[Opening Supplied data section]
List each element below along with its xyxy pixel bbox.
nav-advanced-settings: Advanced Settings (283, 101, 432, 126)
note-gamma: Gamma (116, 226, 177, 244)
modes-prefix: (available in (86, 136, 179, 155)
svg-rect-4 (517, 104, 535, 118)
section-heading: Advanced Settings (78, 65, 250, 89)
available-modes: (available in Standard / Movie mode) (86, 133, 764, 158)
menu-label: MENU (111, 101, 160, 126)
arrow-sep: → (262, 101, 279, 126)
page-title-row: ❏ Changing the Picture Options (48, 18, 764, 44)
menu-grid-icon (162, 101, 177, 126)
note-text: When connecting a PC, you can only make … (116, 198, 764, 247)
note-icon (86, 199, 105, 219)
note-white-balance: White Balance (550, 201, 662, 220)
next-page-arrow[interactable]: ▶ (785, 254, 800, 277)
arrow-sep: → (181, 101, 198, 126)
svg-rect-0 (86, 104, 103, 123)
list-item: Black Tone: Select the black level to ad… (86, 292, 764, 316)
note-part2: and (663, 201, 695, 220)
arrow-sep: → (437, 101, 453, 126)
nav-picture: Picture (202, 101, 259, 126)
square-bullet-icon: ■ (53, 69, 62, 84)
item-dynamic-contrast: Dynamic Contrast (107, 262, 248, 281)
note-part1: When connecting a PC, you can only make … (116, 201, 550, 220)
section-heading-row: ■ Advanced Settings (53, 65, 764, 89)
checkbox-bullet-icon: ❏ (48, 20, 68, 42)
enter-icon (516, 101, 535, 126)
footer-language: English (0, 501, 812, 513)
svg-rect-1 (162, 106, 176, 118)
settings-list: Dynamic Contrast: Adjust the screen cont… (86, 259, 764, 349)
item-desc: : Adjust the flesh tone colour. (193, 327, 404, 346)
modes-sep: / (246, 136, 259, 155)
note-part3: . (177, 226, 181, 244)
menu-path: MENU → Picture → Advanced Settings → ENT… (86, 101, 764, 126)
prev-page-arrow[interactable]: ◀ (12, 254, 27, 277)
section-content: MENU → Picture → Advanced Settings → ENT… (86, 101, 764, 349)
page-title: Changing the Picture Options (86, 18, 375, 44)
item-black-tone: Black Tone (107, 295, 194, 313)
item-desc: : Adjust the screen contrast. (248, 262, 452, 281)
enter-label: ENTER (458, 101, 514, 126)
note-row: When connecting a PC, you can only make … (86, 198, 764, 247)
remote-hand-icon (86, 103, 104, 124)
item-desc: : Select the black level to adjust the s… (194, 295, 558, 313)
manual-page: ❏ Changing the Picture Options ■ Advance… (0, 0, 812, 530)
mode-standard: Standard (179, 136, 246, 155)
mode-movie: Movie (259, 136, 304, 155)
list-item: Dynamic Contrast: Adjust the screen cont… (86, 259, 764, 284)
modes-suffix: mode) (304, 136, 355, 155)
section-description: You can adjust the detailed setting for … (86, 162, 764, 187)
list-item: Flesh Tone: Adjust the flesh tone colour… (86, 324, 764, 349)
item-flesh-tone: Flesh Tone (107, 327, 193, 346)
[Closing Supplied data section]
* [Task objective]:
Check each line of the entries, and copy the ones that contain "Picture".

* [Task result]:
page-title-row: ❏ Changing the Picture Options (48, 18, 764, 44)
nav-picture: Picture (202, 101, 259, 126)
menu-path: MENU → Picture → Advanced Settings → ENT… (86, 101, 764, 126)
section-content: MENU → Picture → Advanced Settings → ENT… (86, 101, 764, 349)
page-title: Changing the Picture Options (86, 18, 375, 44)
manual-page: ❏ Changing the Picture Options ■ Advance… (0, 0, 812, 530)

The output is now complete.